↓↓↓

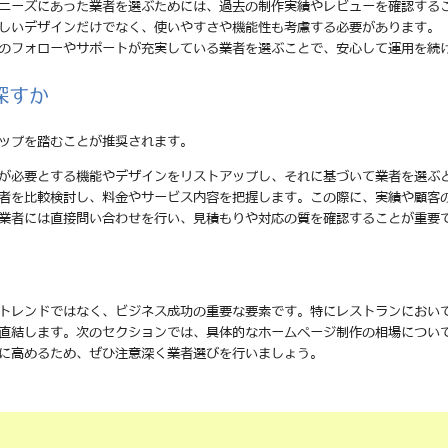
のニーズにあった業者を選ぶためには、過去の制作実績やレビューを確認する
美しいデザインだけでなく、使いやすさや機能性も考慮する必要があります。
後のフォローやサポートが充実している業者を選ぶことで、安心して運用を続
探すか
ップを踏むことが推奨されます。
分が必要とする機能やデザインをリストアップし、それに基づいて業者を選ぶ
業者を比較検討し、料金やサービス内容を把握します。この際に、実績や顧客
る業者には直接問い合わせを行い、見積もりや対応の質を確認することが重要
トレンドではなく、ビジネス成功の重要な要素です。特にレストランにおい
直結します。次のセクションでは、具体的なホームページ制作の相場につい
に高めるため、ぜひ注意深く業者選びを行いましょう。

↑↑↑

The records above must be retyped exactly. Please omit the pictures.

のニーズにあった業者を選ぶためには、過去の制作実績やレビューを確認する
美しいデザインだけでなく、使いやすさや機能性も考慮する必要があります。
後のフォローやサポートが充実している業者を選ぶことで、安心して運用を続
探すか
ップを踏むことが推奨されます。
分が必要とする機能やデザインをリストアップし、それに基づいて業者を選ぶ
業者を比較検討し、料金やサービス内容を把握します。この際に、実績や顧客
る業者には直接問い合わせを行い、見積もりや対応の質を確認することが重要
トレンドではなく、ビジネス成功の重要な要素です。特にレストランにおい
直結します。次のセクションでは、具体的なホームページ制作の相場につい
に高めるため、ぜひ注意深く業者選びを行いましょう。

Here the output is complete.